Disposer de la cartographie des essais est de nature à permettre à l’Algérie de « prendre les mesures de prévention nécessaires pour la protection de l’environnement et de la population, par crainte d’une exposition aux rayonnements résiduels dans des zones qui connaissent une augmentation en termes de nombre des cancéreux, tous types confondus, et de malformations congénitales et d’autres manifestations pathologiques troublantes », explique Tayeb Zitouni.

Il s’agit « d’irréfutables preuves des crimes perpétrés, dont les radiations continuent d’affecter l’Homme et l’environnement », relève-t-il encore.

Autre reproche fait à la France, la non-indemnisation des victimes de ces essais.

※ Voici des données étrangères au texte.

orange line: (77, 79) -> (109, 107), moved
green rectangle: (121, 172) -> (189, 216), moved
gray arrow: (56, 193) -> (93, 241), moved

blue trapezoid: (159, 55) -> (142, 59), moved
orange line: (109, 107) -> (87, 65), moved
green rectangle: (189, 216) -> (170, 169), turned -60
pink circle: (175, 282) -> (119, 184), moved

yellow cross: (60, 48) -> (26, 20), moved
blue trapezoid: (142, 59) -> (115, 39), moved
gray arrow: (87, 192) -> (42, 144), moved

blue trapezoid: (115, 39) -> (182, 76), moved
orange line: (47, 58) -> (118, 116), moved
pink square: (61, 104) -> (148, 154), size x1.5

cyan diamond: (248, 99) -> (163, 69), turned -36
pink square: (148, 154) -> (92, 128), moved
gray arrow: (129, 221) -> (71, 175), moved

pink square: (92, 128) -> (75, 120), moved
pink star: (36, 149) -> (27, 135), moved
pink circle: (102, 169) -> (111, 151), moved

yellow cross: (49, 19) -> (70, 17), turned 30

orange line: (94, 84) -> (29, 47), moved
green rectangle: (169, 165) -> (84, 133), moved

Selon M. Zitouni, les conditions « rédhibitoires » prévues dans la loi Morin du 5 juillet 2010 n’avaient permis aux Algériens de bénéficier d’aucune indemnisation jusqu’à ce jour.

La loi exige, entre autres conditions pour se faire indemniser, d’être résident sur les lieux des essais pendant la période 1960-1967, ce qui n’est pas le cas de la majorité des victimes qui ont été impactées des décennies plus tard.

« Ils veulent que le dossier soit traité dans le plus grand secret »

À retenir aussi cette révélation : les Français ne souhaiteraient pas traiter le dossier dans la transparence. « Les autorités françaises insistent encore sur le fait de traiter le dossier des essais nucléaires dans le plus grand secret, en dépit des nombreuses tentatives de juristes et d’associations de victimes des essais nucléaires français en Algérie, qui ont œuvré à ouvrir l’archive, propriété des deux pays, au moins pour déterminer les sites et le champ d’essais », regrette le ministre algérien.

À propos des archives, elles font partie des questions qui « n’ont pas connu d’évolution », ainsi que celle des disparus, révèle encore Zitouni qui estime que cela « requiert de la partie française de s’engager et de répondre à la demande de l’Algérie, en lui permettant de récupérer ses archives nationales et de fournir les informations suffisantes relatives aux disparus algériens et aux lieux où ils se trouvent ».

Début juin, le président de la République Abdelmadjid Tebboune avait soulevé de nouveau la question dans une interview à l’hebdomadaire français le Point, réitérant sa demande à la France de « nettoyer les sites des essais nucléaires ».

« Que la France soigne les victimes des essais nucléaires. Le monde s’est mobilisé pour Tchernobyl alors que les essais nucléaires en Algérie provoquent peu de réactions. Ils ont pourtant eu lieu à ciel ouvert et à proximité des populations », a-t-il souligné.

La prise en charge de la question des essais nucléaires français en Algérie fait partie également des propositions contenues dans le rapport élaboré en janvier dernier par l’historien Benjamin Stora à la demande du président français Emmanuel Macron. Stora avait qualifié les essais de l’une des « questions brûlantes, relevant du passé colonial commun ».

À noter que ce n’est pas la premières fois que les autorités françaises sont accusées de ne pas faciliter la tâche à leurs homologues algériennes dans leurs efforts pour prendre en charge les retombées de la guerre de Libération sur la population.

En 2005, le président Abdelaziz Bouteflika avait révélé que la France refusait de remettre aux Algériens la cartographie des champs de mines des lignes Challe et Morice. Aujourd’hui encore, ces mines disséminées le long de la frontière avec la Tunisie, font des victimes parmi la population civile.